**Directions for this task:**
Make a verbatim copy of the records; pictures stay out.

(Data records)
══════════
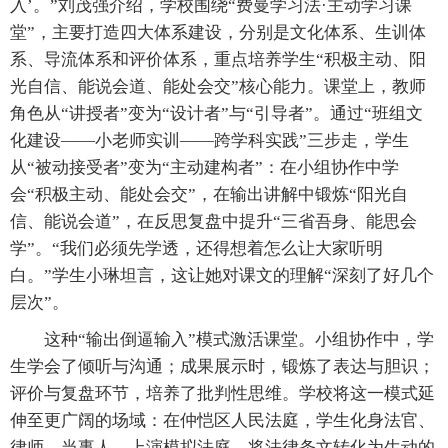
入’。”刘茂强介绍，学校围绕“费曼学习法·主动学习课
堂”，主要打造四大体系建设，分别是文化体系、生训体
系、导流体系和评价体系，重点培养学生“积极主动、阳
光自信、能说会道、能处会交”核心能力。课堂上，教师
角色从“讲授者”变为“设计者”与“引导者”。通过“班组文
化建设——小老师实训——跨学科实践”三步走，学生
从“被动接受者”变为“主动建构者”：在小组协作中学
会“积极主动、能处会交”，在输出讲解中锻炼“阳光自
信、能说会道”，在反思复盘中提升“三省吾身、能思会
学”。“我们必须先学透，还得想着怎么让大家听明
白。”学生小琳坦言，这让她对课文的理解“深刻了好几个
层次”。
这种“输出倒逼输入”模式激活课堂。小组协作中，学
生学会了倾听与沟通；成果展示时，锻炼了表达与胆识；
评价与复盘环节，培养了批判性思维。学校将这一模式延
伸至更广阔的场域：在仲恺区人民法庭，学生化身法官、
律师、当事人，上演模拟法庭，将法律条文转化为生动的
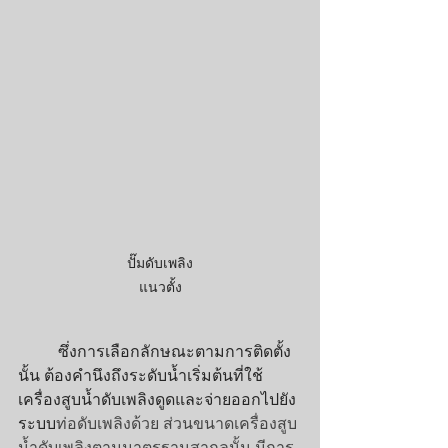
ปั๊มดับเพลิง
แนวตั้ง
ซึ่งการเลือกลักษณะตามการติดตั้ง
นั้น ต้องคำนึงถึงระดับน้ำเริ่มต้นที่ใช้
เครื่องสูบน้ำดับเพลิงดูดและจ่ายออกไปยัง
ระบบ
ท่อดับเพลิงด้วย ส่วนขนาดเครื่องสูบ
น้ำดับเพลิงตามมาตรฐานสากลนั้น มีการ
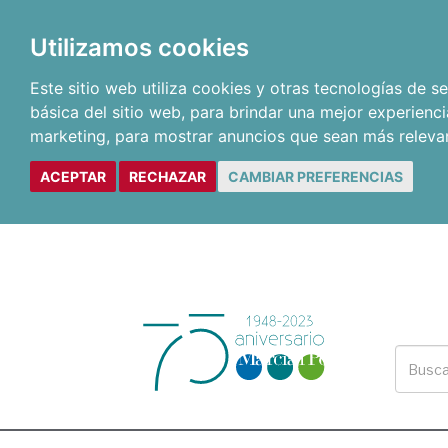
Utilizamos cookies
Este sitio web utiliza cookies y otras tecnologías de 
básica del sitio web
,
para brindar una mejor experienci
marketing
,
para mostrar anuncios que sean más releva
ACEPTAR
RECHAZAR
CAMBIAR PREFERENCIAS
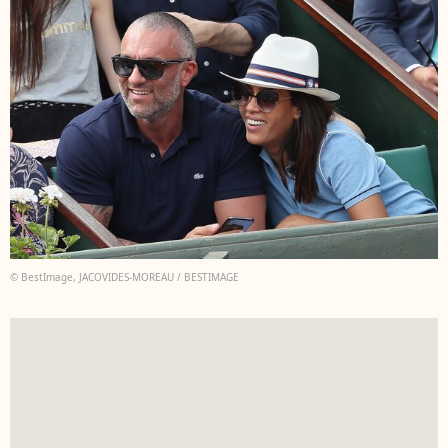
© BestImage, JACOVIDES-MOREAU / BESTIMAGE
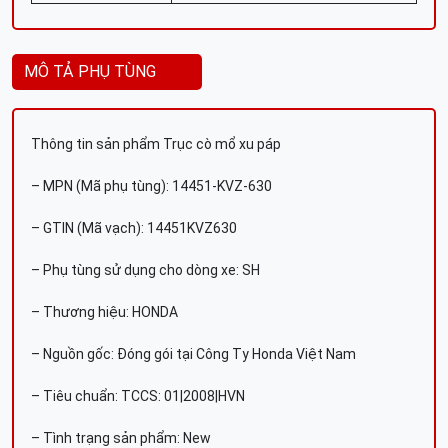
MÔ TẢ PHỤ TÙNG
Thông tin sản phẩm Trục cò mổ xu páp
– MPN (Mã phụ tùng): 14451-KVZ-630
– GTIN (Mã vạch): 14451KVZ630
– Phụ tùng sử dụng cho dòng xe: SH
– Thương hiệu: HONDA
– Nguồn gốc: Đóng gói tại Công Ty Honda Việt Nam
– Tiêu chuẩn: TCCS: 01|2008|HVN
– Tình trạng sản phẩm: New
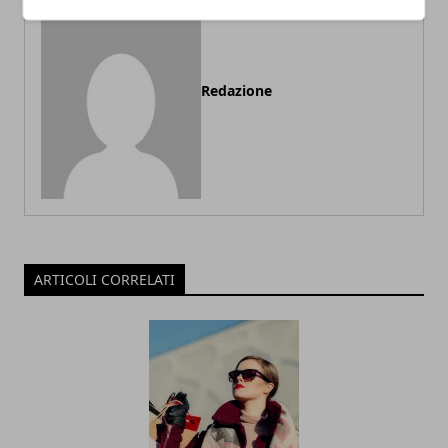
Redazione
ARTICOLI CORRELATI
══════════
**Result:**
入’。”刘茂强介绍，学校围绕“费曼学习法·主动学习课
堂”，主要打造四大体系建设，分别是文化体系、生训体
系、导流体系和评价体系，重点培养学生“积极主动、阳
光自信、能说会道、能处会交”核心能力。课堂上，教师
角色从“讲授者”变为“设计者”与“引导者”。通过“班组文
化建设——小老师实训——跨学科实践”三步走，学生
从“被动接受者”变为“主动建构者”：在小组协作中学
会“积极主动、能处会交”，在输出讲解中锻炼“阳光自
信、能说会道”，在反思复盘中提升“三省吾身、能思会
学”。“我们必须先学透，还得想着怎么让大家听明
白。”学生小琳坦言，这让她对课文的理解“深刻了好几个
层次”。
这种“输出倒逼输入”模式激活课堂。小组协作中，学
生学会了倾听与沟通；成果展示时，锻炼了表达与胆识；
评价与复盘环节，培养了批判性思维。学校将这一模式延
伸至更广阔的场域：在仲恺区人民法庭，学生化身法官、
律师、当事人，上演模拟法庭，将法律条文转化为生动的
ปั๊มดับเพลิง
แนวตั้ง
ซึ่งการเลือกลักษณะตามการติดตั้ง
นั้น ต้องคำนึงถึงระดับน้ำเริ่มต้นที่ใช้
เครื่องสูบน้ำดับเพลิงดูดและจ่ายออกไปยัง
ระบบ
ท่อดับเพลิงด้วย ส่วนขนาดเครื่องสูบ
น้ำดับเพลิงตามมาตรฐานสากลนั้น มีการ
Utilizamos cookies
Este sitio web utiliza cookies y otras tecnologías de 
básica del sitio web
,
para brindar una mejor experienci
marketing
,
para mostrar anuncios que sean más releva
ACEPTAR
RECHAZAR
CAMBIAR PREFERENCIAS
© BestImage, JACOVIDES-MOREAU / BESTIMAGE
MÔ TẢ PHỤ TÙNG
Thông tin sản phẩm Trục cò mổ xu páp
– MPN (Mã phụ tùng): 14451-KVZ-630
– GTIN (Mã vạch): 14451KVZ630
– Phụ tùng sử dụng cho dòng xe: SH
– Thương hiệu: HONDA
– Nguồn gốc: Đóng gói tại Công Ty Honda Việt Nam
– Tiêu chuẩn: TCCS: 01|2008|HVN
– Tình trạng sản phẩm: New
Redazione
ARTICOLI CORRELATI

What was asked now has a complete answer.